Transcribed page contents

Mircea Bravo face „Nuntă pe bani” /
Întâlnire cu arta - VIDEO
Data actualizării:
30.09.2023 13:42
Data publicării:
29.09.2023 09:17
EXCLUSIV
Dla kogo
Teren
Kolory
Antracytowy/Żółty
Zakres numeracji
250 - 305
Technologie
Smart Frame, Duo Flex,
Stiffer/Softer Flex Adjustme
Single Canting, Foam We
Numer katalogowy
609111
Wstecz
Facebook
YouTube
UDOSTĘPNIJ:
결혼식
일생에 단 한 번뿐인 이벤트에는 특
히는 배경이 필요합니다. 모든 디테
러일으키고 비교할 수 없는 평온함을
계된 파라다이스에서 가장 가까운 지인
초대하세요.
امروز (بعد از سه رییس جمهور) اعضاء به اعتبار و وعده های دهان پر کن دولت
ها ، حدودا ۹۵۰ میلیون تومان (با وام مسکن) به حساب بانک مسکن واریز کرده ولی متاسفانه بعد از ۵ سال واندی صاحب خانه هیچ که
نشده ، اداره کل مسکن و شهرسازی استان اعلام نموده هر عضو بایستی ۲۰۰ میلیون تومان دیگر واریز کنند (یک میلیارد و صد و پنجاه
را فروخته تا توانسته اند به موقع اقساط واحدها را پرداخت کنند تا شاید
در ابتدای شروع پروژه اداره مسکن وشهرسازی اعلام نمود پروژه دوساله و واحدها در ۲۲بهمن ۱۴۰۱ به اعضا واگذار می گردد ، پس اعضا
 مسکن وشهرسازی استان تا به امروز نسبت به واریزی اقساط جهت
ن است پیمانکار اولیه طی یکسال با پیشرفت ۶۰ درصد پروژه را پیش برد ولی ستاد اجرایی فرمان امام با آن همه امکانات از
--
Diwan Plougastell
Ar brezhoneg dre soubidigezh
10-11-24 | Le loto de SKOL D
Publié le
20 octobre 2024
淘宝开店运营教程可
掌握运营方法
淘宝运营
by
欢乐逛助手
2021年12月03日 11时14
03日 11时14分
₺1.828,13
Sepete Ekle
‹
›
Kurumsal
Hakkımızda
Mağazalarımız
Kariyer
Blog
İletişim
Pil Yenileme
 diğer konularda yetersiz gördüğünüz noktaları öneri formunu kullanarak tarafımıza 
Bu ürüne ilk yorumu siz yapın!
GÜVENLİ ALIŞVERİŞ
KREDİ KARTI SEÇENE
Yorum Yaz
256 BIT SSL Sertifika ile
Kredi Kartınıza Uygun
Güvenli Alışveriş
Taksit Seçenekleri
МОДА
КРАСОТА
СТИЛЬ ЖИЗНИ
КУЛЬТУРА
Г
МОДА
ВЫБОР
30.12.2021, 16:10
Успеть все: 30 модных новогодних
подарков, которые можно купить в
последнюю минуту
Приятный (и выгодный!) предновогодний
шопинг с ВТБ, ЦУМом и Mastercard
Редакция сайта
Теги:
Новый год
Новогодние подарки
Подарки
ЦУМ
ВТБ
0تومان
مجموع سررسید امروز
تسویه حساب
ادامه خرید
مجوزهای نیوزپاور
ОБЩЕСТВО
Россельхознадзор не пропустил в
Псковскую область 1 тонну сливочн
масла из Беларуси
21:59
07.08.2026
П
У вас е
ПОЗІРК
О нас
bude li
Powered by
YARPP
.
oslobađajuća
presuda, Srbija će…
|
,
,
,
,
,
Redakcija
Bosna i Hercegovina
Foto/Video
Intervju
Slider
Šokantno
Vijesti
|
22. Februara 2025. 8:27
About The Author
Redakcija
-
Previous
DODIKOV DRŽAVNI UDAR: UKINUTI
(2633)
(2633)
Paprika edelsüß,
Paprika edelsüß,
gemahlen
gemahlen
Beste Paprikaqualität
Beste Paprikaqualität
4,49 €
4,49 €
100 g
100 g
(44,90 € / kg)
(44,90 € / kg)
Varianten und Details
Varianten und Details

### [Task to carry out]
Lines above with the string "واحدها" need to be found and copied.

### [The answer]
را فروخته تا توانسته اند به موقع اقساط واحدها را پرداخت کنند تا شاید
در ابتدای شروع پروژه اداره مسکن وشهرسازی اعلام نمود پروژه دوساله و واحدها در ۲۲بهمن ۱۴۰۱ به اعضا واگذار می گردد ، پس اعضا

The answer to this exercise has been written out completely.